# Wubrg



## Pelopra (May 21, 2013)

Based on the alignments in magic the gathering, someone made a whole fake framework to describe people's motivations and values. 

The post explaining it can be found here. The whole system is basically based on blog posts by Mark Rosewater, eg this one

(note: I personally have never played MTG and basically know nothing about it except what is in the posts linked, I have no idea if familiarity with the game makes a difference)


----------



## James Smith (Aug 6, 2018)

So is it good or bad?


----------



## Pelopra (May 21, 2013)

It's interesting, not a value decision.


----------



## Drecon (Jun 20, 2016)

Back before I knew about MBTI (a little over two years ago), I viewed the world in almost exclusively this WUBRG light. I was analyzing people with the system and coming to great conclusions on the system itself. 

The link provides a very good and clear view of the MTG color theory and I was excited to read to the end. 

Overall, the system is more about values than about personality, which actually makes for some cool interactions with actual personality theories. I also love the contemporary examples given, they are very resonant. 

I myself am Blue-Red (Izzet), in that I need perfection in my systems and crave freedom. My biggest strength is my creativity, which fits perfectly with the description. 

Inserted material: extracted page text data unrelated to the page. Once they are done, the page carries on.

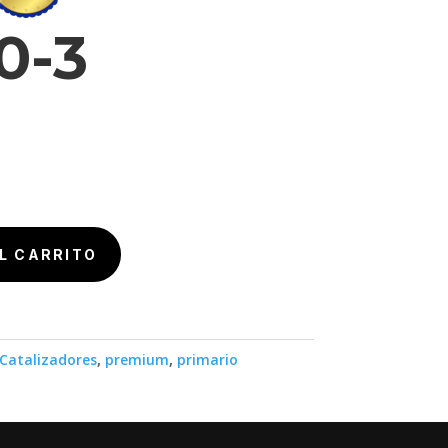
0-3
L CARRITO
Catalizadores
,
premium
,
primario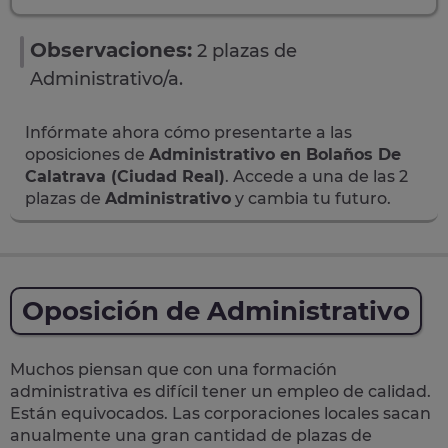
Observaciones:
2 plazas de
Administrativo/a.
Infórmate ahora cómo presentarte a las
oposiciones de
Administrativo en Bolaños De
Calatrava (Ciudad Real)
. Accede a una de las 2
plazas de
Administrativo
y cambia tu futuro.
Oposición de Administrativo
Muchos piensan que con una formación
administrativa es difícil tener un empleo de calidad.
Están equivocados. Las corporaciones locales sacan
anualmente una
gran cantidad de plazas de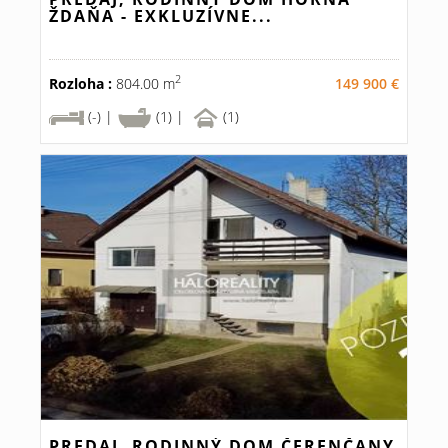
ŽDAŇA - EXKLUZÍVNE...
2
Rozloha :
804.00 m
149 900 €
(-) |
(1) |
(1)
PREDAJ, RODINNÝ DOM ČERENČANY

As the writer also says, every person has some of every color. I have the green quality of accepting the things I can't change (learned over time), the white quality of using structure to reach my goals and the black quality of sticking up for myself when it's about something important. My core is strongly blue/red though. 

I love how all of this exists and I'd love to find a way to use this in the future for all sorts of things.


----------